Or aucune de ces conditions ne s’applique au cas d’espèce. Un appel d’offres ouvert aurait été la procédure la plus adéquate. En effet, on peut difficilement concevoir qu’Arise ait été choisie pour des raisons de défense nationale, celles-ci étant organiquement liées à des attributs de souveraineté ; que ce choix fût dicté par des calamités naturelles ; ou par l’existence d’un quelconque pouvoir hiérarchique de l’autorité concédante sur le concessionnaire ; ou encore que le contrat fît cas d’un droit de propriété intellectuelle que la société Arise détiendrait sur un quelconque brevet d’invention ou de droits exclusifs dont elle serait titulaire et qui la distingueraient d’autres opérateurs immatriculés en Mauritanie.

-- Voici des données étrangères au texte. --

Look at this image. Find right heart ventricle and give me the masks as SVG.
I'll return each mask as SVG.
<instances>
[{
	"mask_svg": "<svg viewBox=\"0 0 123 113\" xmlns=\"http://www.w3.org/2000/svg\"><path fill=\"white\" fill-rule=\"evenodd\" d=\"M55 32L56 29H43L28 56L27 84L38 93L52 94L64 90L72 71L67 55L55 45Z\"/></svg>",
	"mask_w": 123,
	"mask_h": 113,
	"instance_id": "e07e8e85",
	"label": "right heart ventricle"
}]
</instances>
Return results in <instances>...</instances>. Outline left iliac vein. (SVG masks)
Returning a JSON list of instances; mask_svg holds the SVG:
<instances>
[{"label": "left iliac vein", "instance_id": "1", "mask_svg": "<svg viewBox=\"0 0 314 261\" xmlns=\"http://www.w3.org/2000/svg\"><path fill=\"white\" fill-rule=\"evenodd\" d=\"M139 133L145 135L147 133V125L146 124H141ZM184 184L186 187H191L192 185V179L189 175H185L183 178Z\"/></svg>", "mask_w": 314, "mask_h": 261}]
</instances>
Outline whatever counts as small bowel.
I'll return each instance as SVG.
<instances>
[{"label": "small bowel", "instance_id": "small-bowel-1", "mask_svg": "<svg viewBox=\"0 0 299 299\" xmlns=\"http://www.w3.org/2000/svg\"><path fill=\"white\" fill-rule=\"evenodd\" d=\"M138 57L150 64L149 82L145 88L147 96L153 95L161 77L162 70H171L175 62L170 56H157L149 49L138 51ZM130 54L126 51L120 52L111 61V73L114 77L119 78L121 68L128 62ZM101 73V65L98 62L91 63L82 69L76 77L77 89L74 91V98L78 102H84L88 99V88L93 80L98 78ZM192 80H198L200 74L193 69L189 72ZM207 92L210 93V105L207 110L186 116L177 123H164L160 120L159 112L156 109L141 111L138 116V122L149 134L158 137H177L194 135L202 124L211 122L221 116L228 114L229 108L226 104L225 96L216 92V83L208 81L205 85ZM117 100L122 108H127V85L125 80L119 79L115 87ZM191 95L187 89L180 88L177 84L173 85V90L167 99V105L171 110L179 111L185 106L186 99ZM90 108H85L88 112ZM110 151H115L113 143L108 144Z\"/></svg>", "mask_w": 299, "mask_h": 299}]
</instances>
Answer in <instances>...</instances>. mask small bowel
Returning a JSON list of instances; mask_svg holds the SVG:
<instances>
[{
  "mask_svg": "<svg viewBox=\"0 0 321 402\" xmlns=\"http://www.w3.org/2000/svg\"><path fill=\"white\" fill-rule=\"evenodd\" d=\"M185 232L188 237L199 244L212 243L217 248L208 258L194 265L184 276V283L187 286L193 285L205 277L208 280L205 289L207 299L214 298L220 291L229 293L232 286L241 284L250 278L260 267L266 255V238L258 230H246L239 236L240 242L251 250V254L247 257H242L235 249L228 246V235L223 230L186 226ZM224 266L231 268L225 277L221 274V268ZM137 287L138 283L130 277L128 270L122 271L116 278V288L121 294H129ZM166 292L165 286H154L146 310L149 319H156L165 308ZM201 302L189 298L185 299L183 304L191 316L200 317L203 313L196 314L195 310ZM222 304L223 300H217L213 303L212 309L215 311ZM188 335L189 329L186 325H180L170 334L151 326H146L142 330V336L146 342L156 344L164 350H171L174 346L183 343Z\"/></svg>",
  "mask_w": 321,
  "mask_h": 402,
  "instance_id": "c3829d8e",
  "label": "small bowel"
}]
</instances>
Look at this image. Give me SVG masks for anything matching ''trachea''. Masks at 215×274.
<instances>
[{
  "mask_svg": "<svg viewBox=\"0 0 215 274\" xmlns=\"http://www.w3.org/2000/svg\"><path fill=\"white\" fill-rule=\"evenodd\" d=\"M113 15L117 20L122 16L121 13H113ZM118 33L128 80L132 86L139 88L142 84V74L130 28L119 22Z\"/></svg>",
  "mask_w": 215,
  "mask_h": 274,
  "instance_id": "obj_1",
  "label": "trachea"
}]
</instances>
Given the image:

Par ailleurs, l’application de l’article 9 de la loi précitée aurait permis d’écarter de cet appel d’offres la société mauricienne, dont les conditions d’immatriculation en Mauritanie ne respectent pas les formalités prévues par le Code de commerce, notamment en son article 42 exigeant que la fondation de la filiale en Mauritanie fasse l’objet d’une inscription modificative auprès du siège social de la société-mère, outre une déclaration d’immatriculation déposée auprès du registre local du lieu de fondation de la succursale, avec mention du registre du commerce du siège social de la société-mère.

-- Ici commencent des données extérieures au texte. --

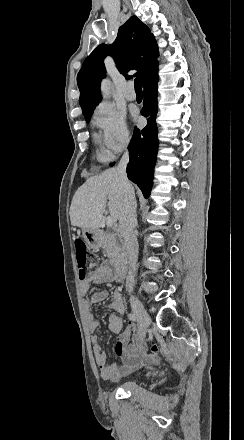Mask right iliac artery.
<instances>
[{
	"label": "right iliac artery",
	"mask_w": 244,
	"mask_h": 440,
	"mask_svg": "<svg viewBox=\"0 0 244 440\" xmlns=\"http://www.w3.org/2000/svg\"><path fill=\"white\" fill-rule=\"evenodd\" d=\"M128 318H129V320H131L133 322L138 321V317H137V315L135 313L128 314Z\"/></svg>",
	"instance_id": "right-iliac-artery-1"
}]
</instances>
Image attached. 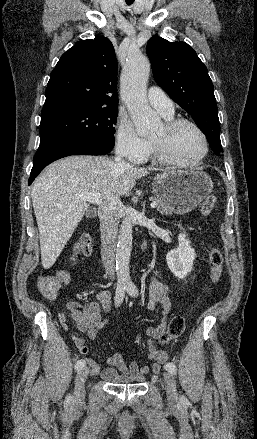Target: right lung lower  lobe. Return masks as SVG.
I'll return each instance as SVG.
<instances>
[{
	"label": "right lung lower lobe",
	"mask_w": 257,
	"mask_h": 439,
	"mask_svg": "<svg viewBox=\"0 0 257 439\" xmlns=\"http://www.w3.org/2000/svg\"><path fill=\"white\" fill-rule=\"evenodd\" d=\"M114 145L88 138L64 137L40 144L31 170L29 185L35 177L51 162L69 155H104Z\"/></svg>",
	"instance_id": "1"
}]
</instances>
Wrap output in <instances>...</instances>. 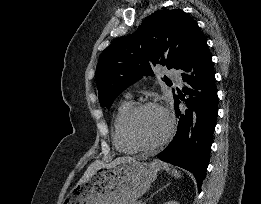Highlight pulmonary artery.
<instances>
[{
  "instance_id": "1",
  "label": "pulmonary artery",
  "mask_w": 261,
  "mask_h": 204,
  "mask_svg": "<svg viewBox=\"0 0 261 204\" xmlns=\"http://www.w3.org/2000/svg\"><path fill=\"white\" fill-rule=\"evenodd\" d=\"M168 76H169L171 79L175 80L177 83H179V84L182 83L181 75H180L177 71H175V70H170V71L168 72Z\"/></svg>"
}]
</instances>
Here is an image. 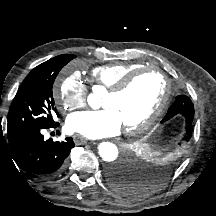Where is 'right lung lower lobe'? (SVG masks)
<instances>
[{
    "label": "right lung lower lobe",
    "instance_id": "obj_1",
    "mask_svg": "<svg viewBox=\"0 0 216 216\" xmlns=\"http://www.w3.org/2000/svg\"><path fill=\"white\" fill-rule=\"evenodd\" d=\"M58 126L59 123L56 122L46 128H29L7 133L9 151L22 170L36 178L48 179L64 169L66 158L74 147L73 139L67 137L62 142H54L52 139L44 141L41 134L42 129Z\"/></svg>",
    "mask_w": 216,
    "mask_h": 216
}]
</instances>
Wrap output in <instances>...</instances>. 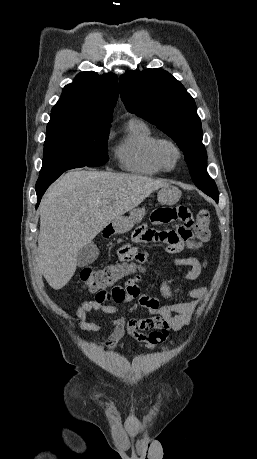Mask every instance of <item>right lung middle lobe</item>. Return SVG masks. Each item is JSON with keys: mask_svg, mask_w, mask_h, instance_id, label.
Masks as SVG:
<instances>
[{"mask_svg": "<svg viewBox=\"0 0 257 459\" xmlns=\"http://www.w3.org/2000/svg\"><path fill=\"white\" fill-rule=\"evenodd\" d=\"M109 127L110 125L51 117L47 125L40 173L105 164L108 161Z\"/></svg>", "mask_w": 257, "mask_h": 459, "instance_id": "right-lung-middle-lobe-1", "label": "right lung middle lobe"}]
</instances>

Toutes ces formalités permettant à la société cocontractante de bénéficier de la nationalité mauritanienne, pour être éligible au contrat de concession, n’étant pas rapportées, son élection viole la loi n°2017-06. Comment qualifier alors les agissements de Mohamed Ould Abdelvettah, Mokhtar ould Diay et Mohamed Abdallahi Ould Oudaa si ce n’est de haute trahison ? »
Synthèse Ben Abdalla
Source : Le Calame (Mauritanie)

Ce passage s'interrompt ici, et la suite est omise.